I strongly feel we are providing balanced leadership and representation that respects all of our members and, more globally, the house of medicine. At least, this is the majority opinion of the many members from whom I have heard in my year as president. We will also continue to strive for balanced and well-reasoned leadership in these efforts by representing the health care needs of all patients and society.
I would like to thank Dr. Dixit and Dr. Meyer for their response and concern. Feedback like theirs is extremely helpful and will impact the discussions I and other ACP leadership will have in the days to come about policy issues and the welfare of ACP's members, but most important that of our patients.
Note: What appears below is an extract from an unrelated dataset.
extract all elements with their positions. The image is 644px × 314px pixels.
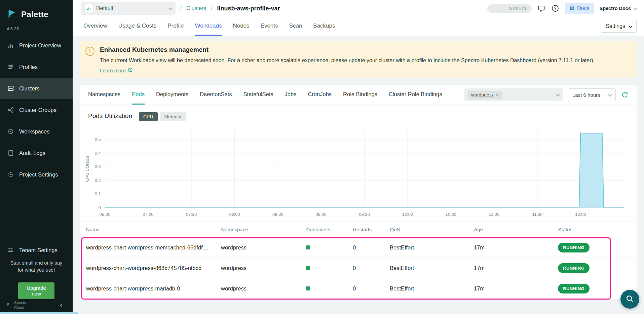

David A. Fleming, MD, MA, MACP
Columbia, Mo.
More thoughts on hepatitis C
The article “Hepatitis C drugs offer new options” in the January 2015 ACP Internist highlighted this underdiagnosed and undertreated chronic condition. It also raised the possibility of having general internists get involved in the care of hepatitis C patients. Historically, patients infected with the hepatitis C virus (HCV) were cared for by hepatologists, while a few infectious disease specialists dabbled in the field. As stated in the article, the up-to-date treatment for hepatitis C is an interferon-free regimen with all oral agents. The writer, Stacey Butterfield, did an excellent job summarizing this complex disease, and I would like to share a few thoughts that I think might be pertinent to clinical practice:
- 1. Patients with extra-hepatic manifestations of HCV, such as cryoglobulinemia and rheumatological symptoms, should also have a higher priority for HCV treatment.
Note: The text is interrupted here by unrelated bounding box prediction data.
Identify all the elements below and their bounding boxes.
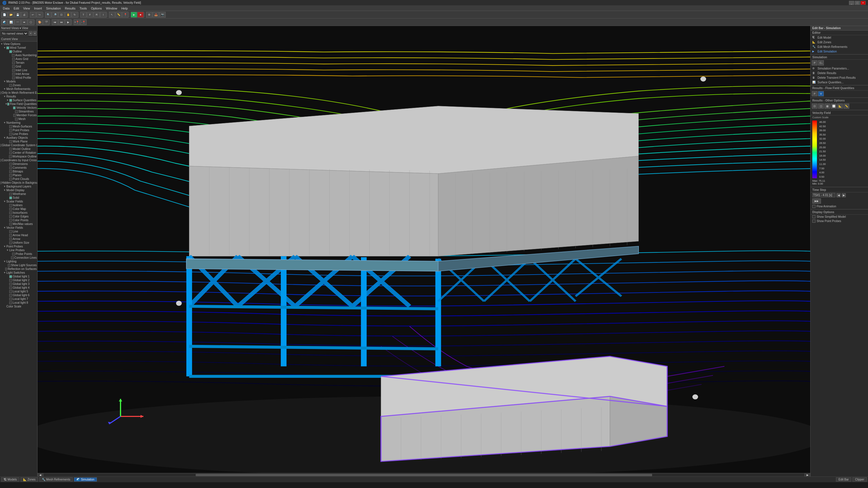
tb-zoom-in[interactable]: 🔍 <box>45 12 51 18</box>
tb-redo[interactable]: ↪ <box>36 12 43 18</box>
timestep-next[interactable]: ▶ <box>842 193 846 197</box>
menu-insert[interactable]: Insert <box>32 6 44 10</box>
tree-checkbox-color-map[interactable] <box>9 208 12 210</box>
tree-item-dimensions[interactable]: Dimensions <box>0 162 37 166</box>
tree-item-mesh-refinements[interactable]: ▼Mesh Refinements <box>0 87 37 91</box>
tree-checkbox-isoline[interactable] <box>9 204 12 207</box>
viewport[interactable]: ◀ ▶ <box>37 26 810 477</box>
tree-checkbox-isosurfaces[interactable] <box>9 212 12 214</box>
surface-quantities-item[interactable]: 📊 Surface Quantities... <box>811 80 868 85</box>
tree-checkbox-point-probes[interactable] <box>9 129 12 132</box>
tb-pan[interactable]: ✋ <box>65 12 71 18</box>
sim-tb-btn-1[interactable]: P <box>812 60 817 65</box>
tree-checkbox-color-edges[interactable] <box>9 215 12 218</box>
tree-item-arrow[interactable]: Arrow <box>0 237 37 241</box>
tree-checkbox-show-light-sources[interactable] <box>8 264 10 267</box>
tb2-streamlines[interactable]: 〰 <box>14 19 21 25</box>
editbar-btn[interactable]: Edit Bar <box>836 477 851 482</box>
tree-item-surface-quantities[interactable]: ▼Surface Quantities <box>0 98 37 102</box>
tree-checkbox-arrow-head[interactable] <box>9 234 12 237</box>
menu-edit[interactable]: Edit <box>12 6 21 10</box>
tree-item-solid[interactable]: Solid <box>0 196 37 200</box>
tree-checkbox-local-light5[interactable] <box>9 290 12 293</box>
tree-item-vector-fields[interactable]: ▼Vector Fields <box>0 226 37 230</box>
tree-checkbox-axes-numbering[interactable] <box>12 54 15 57</box>
menu-help[interactable]: Help <box>120 6 130 10</box>
close-button[interactable]: ✕ <box>861 1 866 5</box>
tree-item-isoline[interactable]: Isolines <box>0 203 37 207</box>
tree-item-local-light8[interactable]: Local light 8 <box>0 301 37 304</box>
flow-tb-btn-p[interactable]: P <box>812 91 817 96</box>
tree-item-arrow-head[interactable]: Arrow Head <box>0 233 37 237</box>
tab-zones[interactable]: 📐 Zones <box>21 477 38 482</box>
tb-export[interactable]: 📤 <box>153 12 159 18</box>
tree-item-inlet-line[interactable]: Inlet Line <box>0 68 37 72</box>
tree-checkbox-planes[interactable] <box>9 174 12 177</box>
tb-view-front[interactable]: F <box>87 12 93 18</box>
tree-checkbox-minmax-values[interactable] <box>9 223 12 226</box>
clipper-btn[interactable]: Clipper <box>852 477 867 482</box>
menu-view[interactable]: View <box>21 6 32 10</box>
tree-item-wind-tunnel[interactable]: ▼Wind Tunnel <box>0 46 37 50</box>
flow-animation-checkbox[interactable] <box>812 205 815 208</box>
edit-model-item[interactable]: 🏗 Edit Model <box>811 35 868 40</box>
tree-checkbox-point-clouds[interactable] <box>9 178 12 181</box>
tb-view-right[interactable]: R <box>93 12 100 18</box>
tree-checkbox-wind-tunnel[interactable] <box>6 46 9 49</box>
tree-item-mesh[interactable]: Mesh <box>0 117 37 121</box>
tree-checkbox-global-light2[interactable] <box>9 279 12 282</box>
tb2-time-prev[interactable]: ⏮ <box>52 19 58 25</box>
tree-checkbox-arrow[interactable] <box>9 238 12 240</box>
tree-item-global-coord[interactable]: Global Coordinate System (flo <box>0 143 37 147</box>
tree-checkbox-global-coord[interactable] <box>1 144 1 147</box>
tree-checkbox-global-light3[interactable] <box>9 283 12 286</box>
tb-open[interactable]: 📂 <box>8 12 14 18</box>
tree-item-zones[interactable]: Zones <box>0 83 37 87</box>
tree-item-axes-numbering[interactable]: Axes Numbering <box>0 53 37 57</box>
tree-item-results[interactable]: ▼Results <box>0 95 37 98</box>
tree-item-local-light5[interactable]: Local light 5 <box>0 290 37 293</box>
tb2-probe-add[interactable]: +📍 <box>73 19 80 25</box>
tree-item-light-switches[interactable]: ▼Light Switches <box>0 271 37 274</box>
delete-transient-item[interactable]: 🗑 Delete Transient Post-Results <box>811 75 868 80</box>
tree-checkbox-member-forces[interactable] <box>13 114 16 117</box>
tree-checkbox-hidden-objects[interactable] <box>1 182 1 184</box>
tree-item-terrain[interactable]: Terrain <box>0 61 37 65</box>
timestep-input[interactable] <box>812 193 835 197</box>
tb-view-iso[interactable]: I <box>100 12 106 18</box>
tree-item-auxiliary-objects[interactable]: ▼Auxiliary Objects <box>0 136 37 139</box>
tree-checkbox-probe-points[interactable] <box>12 253 15 256</box>
tree-item-flow-field-quantities[interactable]: ▼Flow Field Quantities <box>0 102 37 106</box>
tree-checkbox-only-in-mesh[interactable] <box>1 91 1 94</box>
tree-item-only-in-mesh[interactable]: Only in Mesh Refinement Edito <box>0 91 37 95</box>
tree-checkbox-bitmaps[interactable] <box>9 170 12 173</box>
tree-checkbox-axes-grid[interactable] <box>12 58 15 61</box>
tb-new[interactable]: 📄 <box>1 12 7 18</box>
tb-settings[interactable]: ⚙ <box>146 12 152 18</box>
tree-item-outline[interactable]: Outline <box>0 50 37 53</box>
tree-item-global-light2[interactable]: Global light 2 <box>0 278 37 282</box>
menu-simulation[interactable]: Simulation <box>44 6 62 10</box>
tab-mesh-refinements[interactable]: 🔧 Mesh Refinements <box>39 477 73 482</box>
menu-tools[interactable]: Tools <box>78 6 89 10</box>
tree-checkbox-terrain[interactable] <box>12 61 15 64</box>
named-views-select[interactable]: No named views <box>1 31 28 36</box>
tree-item-member-forces[interactable]: Member Forces <box>0 113 37 117</box>
tb2-color-bar[interactable]: 🎨 <box>36 19 43 25</box>
tree-checkbox-streamlines[interactable] <box>15 110 18 113</box>
tab-simulation[interactable]: 🌊 Simulation <box>74 477 97 482</box>
tree-checkbox-surface-quantities[interactable] <box>9 99 12 102</box>
tree-item-color-points[interactable]: Color Points <box>0 218 37 222</box>
tb2-results-surface[interactable]: 📊 <box>8 19 14 25</box>
tb-select[interactable]: ↖ <box>109 12 115 18</box>
tree-item-color-edges[interactable]: Color Edges <box>0 215 37 218</box>
tree-checkbox-center-of-rotation[interactable] <box>9 152 12 154</box>
tree-item-scalar-fields[interactable]: ▼Scalar Fields <box>0 200 37 203</box>
tb2-probe-remove[interactable]: -📍 <box>80 19 87 25</box>
tree-checkbox-global-light6[interactable] <box>9 294 12 297</box>
tree-item-model-outline[interactable]: Model Outline <box>0 147 37 151</box>
tree-checkbox-solid[interactable] <box>9 196 12 199</box>
menu-results[interactable]: Results <box>63 6 78 10</box>
tb-sim-stop[interactable]: ■ <box>137 12 144 18</box>
show-simplified-checkbox[interactable] <box>812 215 815 218</box>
- 2. As mentioned in the article, treatment is very expensive. In our clinic, I have a team of nurses and staff members who handle the approval/denial process on a daily basis. The time involved in this process could be quite overwhelming and time-consuming. Internists who are interested in hepatitis C treatment need to be aware of this.
- 3. More new medications are forthcoming and will add more options for clinicians and patients alike. On Dec. 19, 2014, the FDA approved ombitasvir/paritaprevir/dasabuvir with ribavirin (Viekira Pak, AbbVie) for treatment of patients with and without cirrhosis who are infected with HCV genotype 1a/1b. Another combination that was recently approved by the FDA is combining sofosbuvir (Sovaldi, Gilead) with simeprevir (Olysio, Janssen) taken daily for 12 to 24 weeks, depending on whether the patient has cirrhosis.
Deciding which medication should be used to initiate therapy is a complicated process for some patients. Clinicians need to be aware of treatment history, fibrosis stage, viral resistance, medication side effects, and drug interactions. Hepatitis C treatment can now be viewed as easier, but the new drugs can introduce another layer of complexity, and more medications are in the pipeline in the near future.